Your answer should be the exact lines of the data below from the one containing "Era una calda serata di fine estate e il" through the one containing "quel palazzo e quel giorno decise di rie"; please include nothing else.

· · · ·

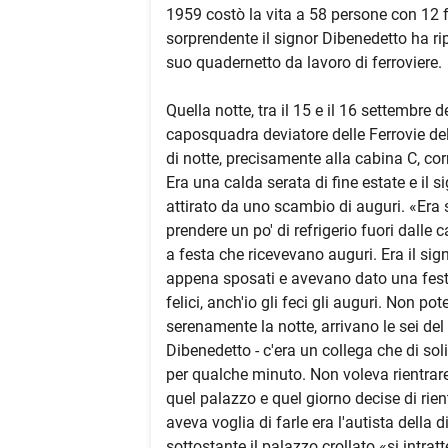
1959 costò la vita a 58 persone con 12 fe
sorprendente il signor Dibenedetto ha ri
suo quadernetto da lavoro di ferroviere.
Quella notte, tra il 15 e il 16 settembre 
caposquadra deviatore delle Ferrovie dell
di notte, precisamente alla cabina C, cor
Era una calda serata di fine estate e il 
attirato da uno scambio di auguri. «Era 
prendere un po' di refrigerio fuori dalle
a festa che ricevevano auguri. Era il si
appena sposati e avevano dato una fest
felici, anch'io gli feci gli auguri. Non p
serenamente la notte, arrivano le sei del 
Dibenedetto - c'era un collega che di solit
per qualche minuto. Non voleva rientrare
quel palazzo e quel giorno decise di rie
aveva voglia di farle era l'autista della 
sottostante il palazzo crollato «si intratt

· · · ·

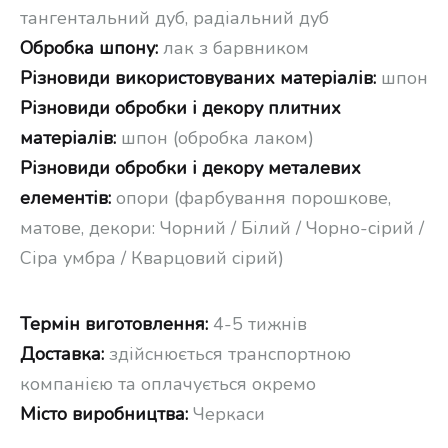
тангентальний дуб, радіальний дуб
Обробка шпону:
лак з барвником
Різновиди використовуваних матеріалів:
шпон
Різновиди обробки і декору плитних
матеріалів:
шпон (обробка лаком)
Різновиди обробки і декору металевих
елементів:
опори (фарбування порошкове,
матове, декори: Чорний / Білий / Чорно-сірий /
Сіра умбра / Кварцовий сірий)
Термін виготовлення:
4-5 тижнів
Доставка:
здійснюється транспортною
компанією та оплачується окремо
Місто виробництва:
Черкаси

· · · ·

* ANSWER SPACE:
Era una calda serata di fine estate e il 
attirato da uno scambio di auguri. «Era 
prendere un po' di refrigerio fuori dalle
a festa che ricevevano auguri. Era il si
appena sposati e avevano dato una fest
felici, anch'io gli feci gli auguri. Non p
serenamente la notte, arrivano le sei del 
Dibenedetto - c'era un collega che di solit
per qualche minuto. Non voleva rientrare
quel palazzo e quel giorno decise di rie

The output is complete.